Moving along to the overclocked testing and with the motherboard handling the fan speed, we see the CPU temp rise to an uncomfortable 92 °C. The Optima came in last here, but remember, it also has the lowest RPM fan of the bunch. Even with the lowest fan speed, it still managed to perform almost identical to the Evercool Venti.
Manually setting the fan speed to 100% showed a lot better performance and got us just below the dreaded 90° C threshold. Apparently, the 92 °C temps above weren’t enough to convince the motherboard’s PWM function to ramp the fan speed all the way up to 100% because we noticed a 3 °C drop in temperature when we did it ourselves. Given the noise level of the Optima versus the competition, these results are actually quite impressive.

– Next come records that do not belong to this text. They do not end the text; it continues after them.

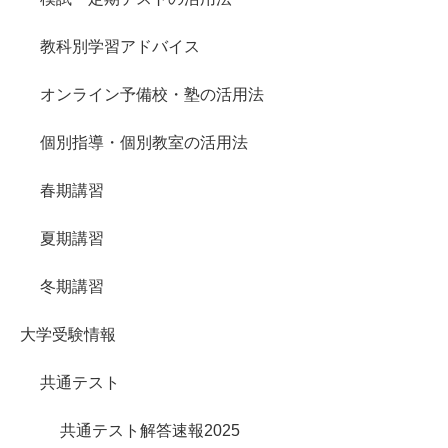
教科別学習アドバイス
オンライン予備校・塾の活用法
個別指導・個別教室の活用法
春期講習
夏期講習
冬期講習
大学受験情報
共通テスト
共通テスト解答速報2025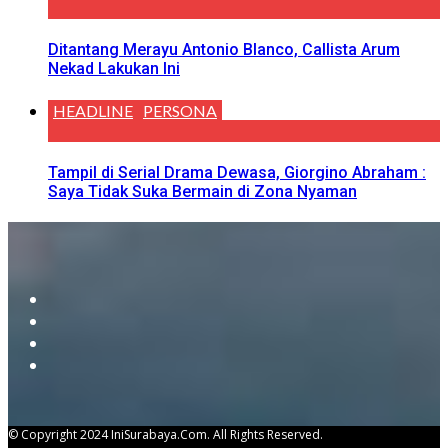
Ditantang Merayu Antonio Blanco, Callista Arum
Nekad Lakukan Ini
HEADLINE
PERSONA
Tampil di Serial Drama Dewasa, Giorgino Abraham :
Saya Tidak Suka Bermain di Zona Nyaman
© Copyright 2024 IniSurabaya.com. All Rights Reserved.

A couple of notes are in order before we head to the conclusion. The “N/A” results associated with the Intel stock cooler simply means it was unable to cope with the additional voltage applied to the CPU for the overclocked testing.

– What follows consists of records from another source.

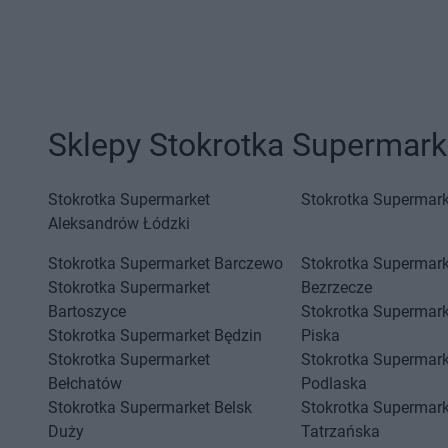
Sklepy Stokrotka Supermark
Stokrotka Supermarket
Stokrotka Supermark
Aleksandrów Łódzki
Stokrotka Supermarket
Barczewo
Stokrotka Supermark
Stokrotka Supermarket
Bezrzecze
Bartoszyce
Stokrotka Supermark
Stokrotka Supermarket
Będzin
Piska
Stokrotka Supermarket
Stokrotka Supermark
Bełchatów
Podlaska
Stokrotka Supermarket
Belsk
Stokrotka Supermark
Duży
Tatrzańska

As far as the noise emitted from the Zalman Optima, it’s an extremely quiet cooler to say the least. When operating under the motherboard’s PWM function, you’re hard pressed to hear it at all. Even with the fan speed ramped up to 100%, it’s still extremely quiet, to the point of wondering if it even ramped up at all.
One other item worth mentioning is adding a couple fans for a push/pull setup. I had a couple 2000 RPM fans that I hooked up to see what effect they would have on the performance under our overclocked environment. Under full load with these fans set to 100%, the temperatures were 3 °C better, which landed us at 86 °C. Adding fans increases the cost and noise levels,which takes away from what the Zalman Optima is all about…good performance and quiet operation. Zalman knows enthusiasts like to do things like that however, so they include the second set of fan clips so you can have at it!
Zalman has a pretty darn nice budget offering in the CNPS10X Optima. The cooler allows a fair amount of overclocking and does so at an extremely low noise level. Currently, the CNPS10X Optima can be had for $34.99 at Newegg, which is a pretty solid price for a cooler in this class. There is also a $10.00 rebate being offered right now, making it an even more attractive option for the price conscious system builder.
Zalman has long made a living by offering CPU coolers that combine thermal performance with quiet operation, and the CNPS10X Optima fits that mold perfectly. While this might not be a cooler for extreme overclocking, the performance versus price value is certainly there. If you want to slap two fans in a push/pull configuration on the Optima, you can do that too because of the extra set of clips packaged with the kit. Installing the cooler is a straightforward process that can be accomplished in a matter of just a few minutes. The universal backplate is well designed and utilizes all the same hardware across all platform installations, except for the mounting brackets.
If you’re looking for a CPU cooler that’s a major step up from the stock units packaged with AMD and Intel processors and will provides a good amount of quiet overclocking potential, then the Zalman CNPS10X Optima deserves serious consideration. Heck, for $25.00 (AMIR) how can you go wrong?